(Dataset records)
::::

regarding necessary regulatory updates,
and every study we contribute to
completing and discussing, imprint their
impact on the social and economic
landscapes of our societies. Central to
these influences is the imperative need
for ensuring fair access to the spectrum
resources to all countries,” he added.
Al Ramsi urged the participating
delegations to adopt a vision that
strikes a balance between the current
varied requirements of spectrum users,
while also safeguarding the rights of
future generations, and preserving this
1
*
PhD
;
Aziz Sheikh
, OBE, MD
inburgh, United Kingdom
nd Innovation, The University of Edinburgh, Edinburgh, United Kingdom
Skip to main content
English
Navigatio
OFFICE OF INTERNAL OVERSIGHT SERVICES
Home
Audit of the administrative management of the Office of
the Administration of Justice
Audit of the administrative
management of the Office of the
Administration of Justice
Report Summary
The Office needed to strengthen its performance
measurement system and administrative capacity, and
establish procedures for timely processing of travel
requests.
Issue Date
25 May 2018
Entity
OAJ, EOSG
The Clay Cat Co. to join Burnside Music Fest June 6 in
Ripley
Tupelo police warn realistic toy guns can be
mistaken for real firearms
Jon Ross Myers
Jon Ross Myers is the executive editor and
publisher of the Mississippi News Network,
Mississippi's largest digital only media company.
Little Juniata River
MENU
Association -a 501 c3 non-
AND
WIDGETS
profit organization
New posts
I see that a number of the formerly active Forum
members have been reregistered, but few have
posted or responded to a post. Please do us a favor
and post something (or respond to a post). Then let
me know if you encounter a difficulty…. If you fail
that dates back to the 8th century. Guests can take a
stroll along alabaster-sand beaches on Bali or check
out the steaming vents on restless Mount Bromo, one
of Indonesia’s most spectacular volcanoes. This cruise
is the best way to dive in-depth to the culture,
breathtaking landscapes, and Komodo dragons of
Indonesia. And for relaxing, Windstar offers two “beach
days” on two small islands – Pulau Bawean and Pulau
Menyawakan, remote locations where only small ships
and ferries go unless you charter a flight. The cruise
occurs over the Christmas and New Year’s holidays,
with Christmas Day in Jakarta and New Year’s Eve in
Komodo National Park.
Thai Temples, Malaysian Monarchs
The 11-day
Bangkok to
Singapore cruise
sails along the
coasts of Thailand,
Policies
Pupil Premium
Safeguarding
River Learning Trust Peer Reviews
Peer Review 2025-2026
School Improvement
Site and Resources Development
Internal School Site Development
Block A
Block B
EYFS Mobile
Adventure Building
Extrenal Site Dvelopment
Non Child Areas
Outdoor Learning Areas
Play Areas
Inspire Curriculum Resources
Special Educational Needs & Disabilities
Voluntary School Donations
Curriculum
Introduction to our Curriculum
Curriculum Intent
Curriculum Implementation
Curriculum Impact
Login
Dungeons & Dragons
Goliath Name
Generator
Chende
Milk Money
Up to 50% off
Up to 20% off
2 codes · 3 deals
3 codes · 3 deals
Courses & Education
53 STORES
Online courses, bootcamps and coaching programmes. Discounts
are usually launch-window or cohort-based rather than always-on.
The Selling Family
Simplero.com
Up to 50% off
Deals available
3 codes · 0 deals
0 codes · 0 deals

::::

Your assignment: Using the entries above, say how many lines contain the string "management"; the number is the full reply.

Solution below: 2